WORK INSTRUCTIONS: Calculate how many lines of the data hold "charities". The answer consists of that number only.
------------
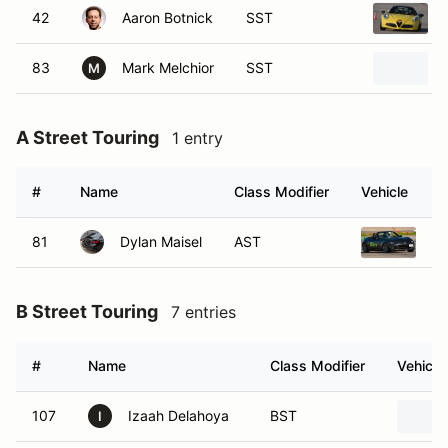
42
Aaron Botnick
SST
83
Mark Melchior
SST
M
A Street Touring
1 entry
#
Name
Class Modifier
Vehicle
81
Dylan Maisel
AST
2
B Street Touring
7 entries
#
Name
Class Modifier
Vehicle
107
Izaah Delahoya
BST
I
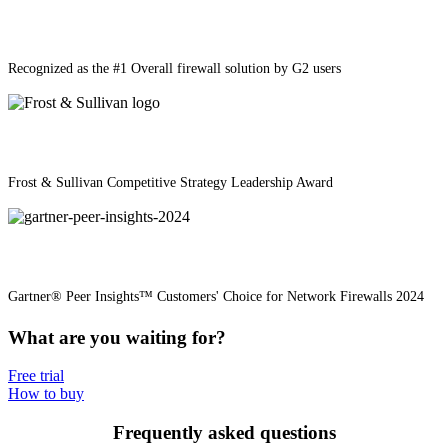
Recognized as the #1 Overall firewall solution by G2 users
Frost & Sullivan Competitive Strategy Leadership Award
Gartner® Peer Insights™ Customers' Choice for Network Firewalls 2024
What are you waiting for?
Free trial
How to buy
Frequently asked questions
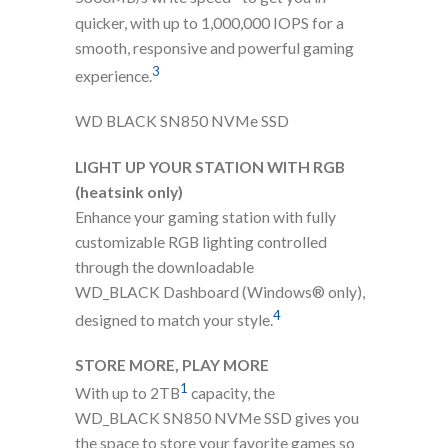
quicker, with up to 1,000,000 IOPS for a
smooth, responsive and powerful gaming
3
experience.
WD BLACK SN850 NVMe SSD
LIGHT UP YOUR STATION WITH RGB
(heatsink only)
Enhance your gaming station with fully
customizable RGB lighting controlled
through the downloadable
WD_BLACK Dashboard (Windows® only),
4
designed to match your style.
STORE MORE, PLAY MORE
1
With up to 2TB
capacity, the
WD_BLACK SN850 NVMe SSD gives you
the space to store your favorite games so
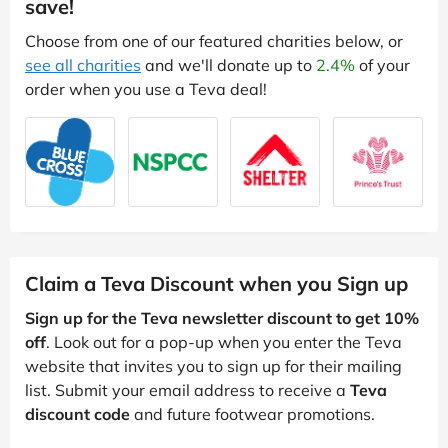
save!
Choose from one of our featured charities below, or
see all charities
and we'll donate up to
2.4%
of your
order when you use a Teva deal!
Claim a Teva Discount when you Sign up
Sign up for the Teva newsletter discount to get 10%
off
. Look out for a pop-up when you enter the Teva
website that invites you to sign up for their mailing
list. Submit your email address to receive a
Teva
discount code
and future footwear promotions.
------------
EXPECTED ANSWER: 2